Нарушив молчание, Столетний заводился надолго. Он-то и научил Нини связывать погоду с календарем, поле со святцами и предсказывать солнечные дни, прилет ласточек и поздние заморозки. Так мальчик научился следить за ежами и ящерицами, отличать длиннохвостку от щурки, голубя-сизяка от вяхиря.
Так же вел себя мальчик раньше, со своими дедушками и бабушкой. У Нини, малыша, было с обеих сторон двое дедушек и всего одна бабушка — не так, как у других. Все трое жили вместе в соседней землянке, и, когда Нини был еще совсем мал, он иногда спрашивал у дядюшки Крысолова — какой из дедушек ему родной. «Оба родные», — отвечал дядюшка Крысолов, смущенно осклабясь в улыбке, вместе глуповатой и хитрой. Дядюшка Крысолов редко произносил больше двух слов кряду. А когда это случалось, он прямо оставался без сил, не столько от физической усталости, сколько от умственного напряжения.

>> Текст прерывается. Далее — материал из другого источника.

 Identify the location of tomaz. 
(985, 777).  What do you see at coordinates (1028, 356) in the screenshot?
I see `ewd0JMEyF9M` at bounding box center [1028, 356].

Нини ходил вместе с дедушкой Абундио, Обрезчиком, в Торресильориго, где у дона Вирхилио, Хозяина, было пятьдесят гектаров виноградника и красивый дом с верандой, увитой виноградом, и неуютный сарай, крытый дырявым шифером, где оставались ночевать они, собаки пастухов да эстремадурцы, которые там работали на лесопосадках. В первую ночь дедушка Абундио обычно не ложился — чинил крышу, закладывал дыры дощечками и камнями, чтоб было не так холодно и сыро.
Нини нравилось бывать в Торресильориго — как-никак новое место, — хотя на него наводили страх истории, которые рассказывали эстремадурцы, сидя у очага, где варился их скудный ужин, меж тем как у их ног дремали, свернувшись клубком, собаки пастухов. Пугала его и их брань по утрам, когда дедушка еще до рассвета принимался орудовать скрипучим насосом колодца и плескал водой, умываясь. Эстремадурцы всякий раз грозились выколотить из него душу, но угрозу свою не исполняли — может, потому, что на дворе было слишком холодно.